Excerpt
The authors report on their experience in the use of extracorporeal membrane oxygenation (ECMO) in the management of children with severe meningococcemia. Four centers in the United Kingdom and one in Australia contributed cases. Children included were those with either septic shock refractory to conventional therapy or patients with respiratory failure despite maximum ventilatory support. Twelve patients (median age, 26 months) were treated with ECMO from 1989 until 1996 at the five centers; seven children had intractable shock and five respiratory failure. The median predicted risk of mortality based on the pediatric risk of mortality score before ECMO was 72%.

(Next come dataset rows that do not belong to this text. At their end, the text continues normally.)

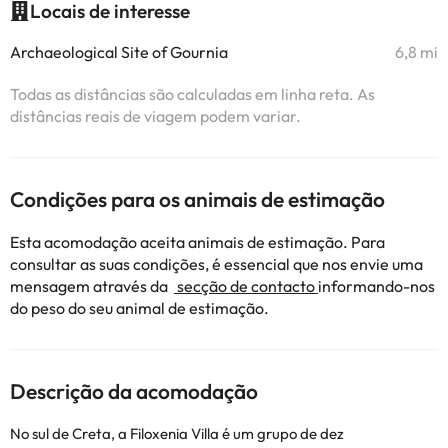
Locais de interesse
Archaeological Site of Gournia
6,8 mi
Todas as distâncias são calculadas em linha reta. As
distâncias reais de viagem podem variar.
Condições para os animais de estimação
Esta acomodação aceita animais de estimação. Para
consultar as suas condições, é essencial que nos envie uma
mensagem através da
secção de contacto
informando-nos
do peso do seu animal de estimação.
Descrição da acomodação
No sul de Creta, a Filoxenia Villa é um grupo de dez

The median duration of ECMO was 76 (range, 20 to 263) h. Eight of the 12 patients survived, one with loss of all fingers from gangrene before ECMO and one with functionally mild hemiplegia and mild visual impairment from a vitreous hemorrhage. Four patients died; two developed brain death during treatment with ECMO and 2 after discontinuation of life support at the request of the families (both children had developed ischemia in all their extremities).
Comment by Jaime E. Fergie, M.D., Corpus Christi, TX: This group of children is highly selected and represents the more severe end of the meningococcemia spectrum. Considering their predicted risk of mortality, most of them should have died. This study is not a randomized placebo-controlled trial, but considering historic data the results are very impressive. Meningococcemia is one of the most rapidly devastating infections affecting humans. At present eradication of meningococci from the blood is not a major problem and occurs rapidly after initiation of appropriate therapy. Major efforts are now directed toward controlling the inflammatory cascade and allowing the body time to return to its homeostatic balance. In addition to ECMO a recent development in the management of invasive meningococcal disease is the investigational use of bactericidal/permeability-increasing protein, an antiendotoxin modality that inhibits a number of responses to endotoxin in vitro. Results of a Phase I/II trial presented at the 1997 annual meeting of the Infectious Diseases Society in San Francisco (B Giroir, et al. Clin Infect Dis 1997;25:431) indicated that only 1 (4%) of 26 children with meningococcemia treated with bactericidal/permeability-increasing protein died, compared to a case fatality rate of 20 to 50% in historic controls.